As far as a worldwide change in the attitude toward terrorists, I don’t necessarily foresee it but I also don’t consider it to be impossible. These people don’t exist in a vacuum; they have to be financed, armed, trained and transported, and that can’t be done on any meaningful scale without substantial support from somebody. The USSR used to be the main sponsor (at a deniable remove, of course), and then the slack was taken up by Iran and various Saudi billionaires. Iran’s time is running out, and the private bankrollers may be discovering that their own governments’ tolerance for their vicious hobby is likewise wearing thin.
We need to stop playing around with labels and start dealing with the realities. ‘Freedom fighters’ actually occasionally sometimes, you know … fight. Blowing up schools and marketplaces is mass murder, and the people who do such things — regardless of whatever cause they claim to represent — need to be rooted out and exterminated.
no subject
Date: 2009-11-03 11:31 pm (UTC)I pray you are correct in your optimism. Terrorism not being a viable option for these people would thrill me no end.
no subject
Date: 2009-10-30 07:18 am (UTC)Our own government is now refusing to call terrorists by their real name -- they're winning the war of PR.

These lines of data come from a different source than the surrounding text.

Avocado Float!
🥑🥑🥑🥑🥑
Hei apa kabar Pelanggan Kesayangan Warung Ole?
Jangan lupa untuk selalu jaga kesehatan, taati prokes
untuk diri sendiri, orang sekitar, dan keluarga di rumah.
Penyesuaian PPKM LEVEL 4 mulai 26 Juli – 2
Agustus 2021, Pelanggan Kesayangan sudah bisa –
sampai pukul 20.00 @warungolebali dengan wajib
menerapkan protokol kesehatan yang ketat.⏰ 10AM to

NaNo is such a huge time sucker, you can hardly be expected to manage it, but I hope you get time to relax with some fanfic writing along the way.
no subject
Date: 2009-10-30 08:30 am (UTC)PR works best on populations that are already eager to believe whatever you’re telling them. If said populations are paranoid and carrying a centuries-old inferiority complex (on one side), or decadent and resentful and sanctimoniously patronizing (on the other), you’re never going to convince them by reasoned argument, in which case PR is the wrong kind of war to be fighting in the first place.
As far as the writing goes, I have a few things I need to take care of at the moment, and then I’ll be ready to begin work on some projects.
no subject
Date: 2009-10-30 10:54 am (UTC)no subject
Date: 2009-10-30 02:37 pm (UTC)Fewer all the time, though. Right now, more people in America identify themselves as conservatives than as moderates, with liberals in a distant third place. We may not have the ‘mainstream’ media on our side, but that no longer means we have no media representation at all. The political counterreaction is coming, and most of the present signs point to it being bigger — and faster — than anyone anticipated.

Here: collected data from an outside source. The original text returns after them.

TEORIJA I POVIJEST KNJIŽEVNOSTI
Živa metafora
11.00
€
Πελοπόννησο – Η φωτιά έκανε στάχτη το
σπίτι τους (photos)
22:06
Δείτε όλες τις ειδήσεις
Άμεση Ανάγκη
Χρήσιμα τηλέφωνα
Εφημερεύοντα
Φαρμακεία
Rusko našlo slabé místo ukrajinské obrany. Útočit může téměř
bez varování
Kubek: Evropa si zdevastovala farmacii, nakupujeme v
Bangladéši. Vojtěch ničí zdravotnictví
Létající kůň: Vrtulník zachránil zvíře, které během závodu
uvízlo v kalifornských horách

Maybe, if the partisan media (still clinging ferociously but ever less convincingly to their claim of objectivity) gets thoroughly discredited as a result of their drink-the-koolaid cheerleading for the current administration, plain economics will see them moderated or replaced. Perhaps then we’ll have some people willing to … I don’t know … support America and do what they can to advance its interests and values.